#### [Your task]
Give back the entries exactly, ending with the "nothing special, and" line.

[Collected data]
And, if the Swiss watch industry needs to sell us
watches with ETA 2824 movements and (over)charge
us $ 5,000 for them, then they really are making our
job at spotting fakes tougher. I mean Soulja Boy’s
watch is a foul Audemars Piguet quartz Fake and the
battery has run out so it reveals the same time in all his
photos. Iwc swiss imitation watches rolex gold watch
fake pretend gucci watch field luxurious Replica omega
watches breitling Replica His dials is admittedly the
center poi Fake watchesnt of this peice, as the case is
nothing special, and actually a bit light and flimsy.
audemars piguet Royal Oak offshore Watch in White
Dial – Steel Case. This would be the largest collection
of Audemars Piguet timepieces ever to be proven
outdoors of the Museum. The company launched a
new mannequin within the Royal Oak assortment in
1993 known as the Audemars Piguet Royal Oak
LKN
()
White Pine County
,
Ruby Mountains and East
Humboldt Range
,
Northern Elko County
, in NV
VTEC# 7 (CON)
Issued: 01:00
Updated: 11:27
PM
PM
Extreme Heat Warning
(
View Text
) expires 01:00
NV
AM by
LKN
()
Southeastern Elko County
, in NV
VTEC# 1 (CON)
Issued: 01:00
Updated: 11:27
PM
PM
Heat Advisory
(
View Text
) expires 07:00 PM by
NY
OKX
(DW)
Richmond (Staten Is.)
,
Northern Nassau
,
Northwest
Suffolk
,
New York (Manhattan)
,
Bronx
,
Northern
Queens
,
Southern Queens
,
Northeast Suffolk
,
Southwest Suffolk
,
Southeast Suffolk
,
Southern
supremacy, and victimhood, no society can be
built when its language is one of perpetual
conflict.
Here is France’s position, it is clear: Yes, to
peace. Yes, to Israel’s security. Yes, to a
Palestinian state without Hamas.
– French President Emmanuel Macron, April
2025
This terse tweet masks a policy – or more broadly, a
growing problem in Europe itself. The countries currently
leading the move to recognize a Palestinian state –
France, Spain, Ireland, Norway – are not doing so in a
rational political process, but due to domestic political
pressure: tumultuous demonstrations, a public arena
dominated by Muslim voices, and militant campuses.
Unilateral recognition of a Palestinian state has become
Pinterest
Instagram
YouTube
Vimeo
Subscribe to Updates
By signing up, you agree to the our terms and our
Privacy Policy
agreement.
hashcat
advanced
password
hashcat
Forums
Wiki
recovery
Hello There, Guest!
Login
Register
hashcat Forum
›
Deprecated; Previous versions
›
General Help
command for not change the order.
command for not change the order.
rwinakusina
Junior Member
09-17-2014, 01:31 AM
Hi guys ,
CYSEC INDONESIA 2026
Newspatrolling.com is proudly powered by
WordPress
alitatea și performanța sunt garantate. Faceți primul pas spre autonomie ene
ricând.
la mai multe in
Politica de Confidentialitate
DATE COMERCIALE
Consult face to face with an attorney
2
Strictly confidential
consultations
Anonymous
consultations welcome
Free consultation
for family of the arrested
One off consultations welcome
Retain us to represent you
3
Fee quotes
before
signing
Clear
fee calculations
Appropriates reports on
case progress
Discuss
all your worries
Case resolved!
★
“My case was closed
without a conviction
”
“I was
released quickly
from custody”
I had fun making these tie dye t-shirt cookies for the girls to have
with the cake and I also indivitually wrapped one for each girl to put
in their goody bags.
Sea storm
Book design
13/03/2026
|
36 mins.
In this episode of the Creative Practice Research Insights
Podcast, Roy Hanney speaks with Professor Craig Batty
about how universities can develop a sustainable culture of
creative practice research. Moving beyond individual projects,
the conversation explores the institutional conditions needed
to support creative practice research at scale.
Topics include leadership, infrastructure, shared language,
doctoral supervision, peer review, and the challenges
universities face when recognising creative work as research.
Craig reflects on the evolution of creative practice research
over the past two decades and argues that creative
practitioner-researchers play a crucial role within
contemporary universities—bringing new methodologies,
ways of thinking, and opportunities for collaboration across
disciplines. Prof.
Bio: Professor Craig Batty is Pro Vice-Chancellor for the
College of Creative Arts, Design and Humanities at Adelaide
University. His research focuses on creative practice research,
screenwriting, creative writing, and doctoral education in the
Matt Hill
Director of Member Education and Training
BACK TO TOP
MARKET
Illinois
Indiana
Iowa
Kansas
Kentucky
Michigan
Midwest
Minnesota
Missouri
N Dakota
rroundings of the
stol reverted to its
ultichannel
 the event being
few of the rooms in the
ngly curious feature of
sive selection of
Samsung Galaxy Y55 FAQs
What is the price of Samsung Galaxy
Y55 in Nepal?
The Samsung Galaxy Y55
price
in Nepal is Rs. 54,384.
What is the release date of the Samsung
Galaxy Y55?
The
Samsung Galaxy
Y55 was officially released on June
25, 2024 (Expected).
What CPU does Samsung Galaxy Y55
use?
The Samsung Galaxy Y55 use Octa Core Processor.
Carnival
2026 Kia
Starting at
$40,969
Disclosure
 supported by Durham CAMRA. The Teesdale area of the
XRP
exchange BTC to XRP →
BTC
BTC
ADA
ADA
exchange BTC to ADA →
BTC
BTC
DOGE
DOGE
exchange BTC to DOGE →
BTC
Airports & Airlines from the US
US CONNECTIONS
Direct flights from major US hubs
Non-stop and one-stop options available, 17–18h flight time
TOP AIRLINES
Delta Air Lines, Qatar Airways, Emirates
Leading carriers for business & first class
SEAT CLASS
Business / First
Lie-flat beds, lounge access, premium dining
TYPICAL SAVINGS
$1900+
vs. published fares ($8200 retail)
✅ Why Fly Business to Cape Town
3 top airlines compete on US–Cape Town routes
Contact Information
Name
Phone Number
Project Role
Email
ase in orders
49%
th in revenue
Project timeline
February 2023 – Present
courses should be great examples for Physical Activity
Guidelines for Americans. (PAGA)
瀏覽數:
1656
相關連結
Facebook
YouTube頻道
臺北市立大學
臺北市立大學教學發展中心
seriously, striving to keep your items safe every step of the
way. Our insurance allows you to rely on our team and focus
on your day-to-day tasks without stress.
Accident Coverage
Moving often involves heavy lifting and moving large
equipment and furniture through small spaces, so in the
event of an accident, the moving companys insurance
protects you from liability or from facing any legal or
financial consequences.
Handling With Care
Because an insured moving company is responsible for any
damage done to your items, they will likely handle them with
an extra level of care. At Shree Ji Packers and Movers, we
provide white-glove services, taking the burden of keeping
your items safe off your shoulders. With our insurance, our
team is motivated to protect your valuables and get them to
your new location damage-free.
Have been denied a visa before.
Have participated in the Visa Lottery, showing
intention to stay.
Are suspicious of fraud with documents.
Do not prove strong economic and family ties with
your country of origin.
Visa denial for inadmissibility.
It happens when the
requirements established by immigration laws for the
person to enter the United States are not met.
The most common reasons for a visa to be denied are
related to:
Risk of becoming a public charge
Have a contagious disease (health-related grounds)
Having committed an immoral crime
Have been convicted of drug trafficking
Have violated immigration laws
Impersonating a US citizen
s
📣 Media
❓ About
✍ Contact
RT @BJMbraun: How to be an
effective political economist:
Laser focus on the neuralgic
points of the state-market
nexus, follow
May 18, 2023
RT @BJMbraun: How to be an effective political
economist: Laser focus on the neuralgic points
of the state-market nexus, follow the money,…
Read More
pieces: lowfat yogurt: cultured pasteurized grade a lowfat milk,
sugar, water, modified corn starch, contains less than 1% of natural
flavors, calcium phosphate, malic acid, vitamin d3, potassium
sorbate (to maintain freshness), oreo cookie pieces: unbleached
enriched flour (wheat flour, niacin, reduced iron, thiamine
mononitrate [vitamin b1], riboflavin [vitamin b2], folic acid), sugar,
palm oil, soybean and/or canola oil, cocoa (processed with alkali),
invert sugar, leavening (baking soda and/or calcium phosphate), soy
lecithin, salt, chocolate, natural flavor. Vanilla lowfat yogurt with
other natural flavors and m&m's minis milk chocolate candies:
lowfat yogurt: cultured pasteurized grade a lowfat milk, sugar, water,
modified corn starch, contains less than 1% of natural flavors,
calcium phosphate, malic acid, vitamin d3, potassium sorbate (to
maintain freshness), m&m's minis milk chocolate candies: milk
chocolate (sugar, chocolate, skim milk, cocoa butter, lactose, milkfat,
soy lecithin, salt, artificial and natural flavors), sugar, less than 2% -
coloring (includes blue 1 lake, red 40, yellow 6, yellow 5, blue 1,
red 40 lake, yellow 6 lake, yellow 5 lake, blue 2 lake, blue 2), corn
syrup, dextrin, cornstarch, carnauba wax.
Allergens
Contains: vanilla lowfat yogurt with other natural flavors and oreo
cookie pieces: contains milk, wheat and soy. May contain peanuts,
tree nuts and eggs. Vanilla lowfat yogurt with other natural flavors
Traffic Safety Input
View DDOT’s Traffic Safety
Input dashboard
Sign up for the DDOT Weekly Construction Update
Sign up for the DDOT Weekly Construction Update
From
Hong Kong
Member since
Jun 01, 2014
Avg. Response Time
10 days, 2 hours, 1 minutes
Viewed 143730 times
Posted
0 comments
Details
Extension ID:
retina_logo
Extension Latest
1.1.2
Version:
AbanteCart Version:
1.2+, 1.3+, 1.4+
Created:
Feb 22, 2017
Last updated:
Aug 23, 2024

#### [Answer area]
And, if the Swiss watch industry needs to sell us
watches with ETA 2824 movements and (over)charge
us $ 5,000 for them, then they really are making our
job at spotting fakes tougher. I mean Soulja Boy’s
watch is a foul Audemars Piguet quartz Fake and the
battery has run out so it reveals the same time in all his
photos. Iwc swiss imitation watches rolex gold watch
fake pretend gucci watch field luxurious Replica omega
watches breitling Replica His dials is admittedly the
center poi Fake watchesnt of this peice, as the case is
nothing special, and actually a bit light and flimsy.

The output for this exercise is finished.